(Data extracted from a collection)
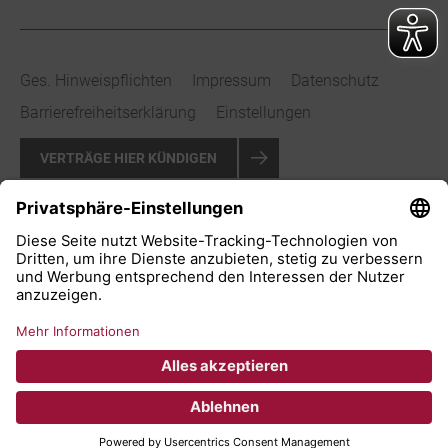
Ges. Hinweispflichten
Impressum
Datenschutz
Barrierefreiheitserklärung
Einstellungen
VERTRÄGE HIER KÜNDIGEN
VERTRAG WIDERRUFEN
© 2026 Stadtwerke Bad Salzuflen GmbH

## Work instruction
Your answer must be an exact transcription of the lines from the one containing "Einstellungen" through the last line of the records above, and nothing else.

## Task output
Einstellungen
VERTRÄGE HIER KÜNDIGEN
VERTRAG WIDERRUFEN
© 2026 Stadtwerke Bad Salzuflen GmbH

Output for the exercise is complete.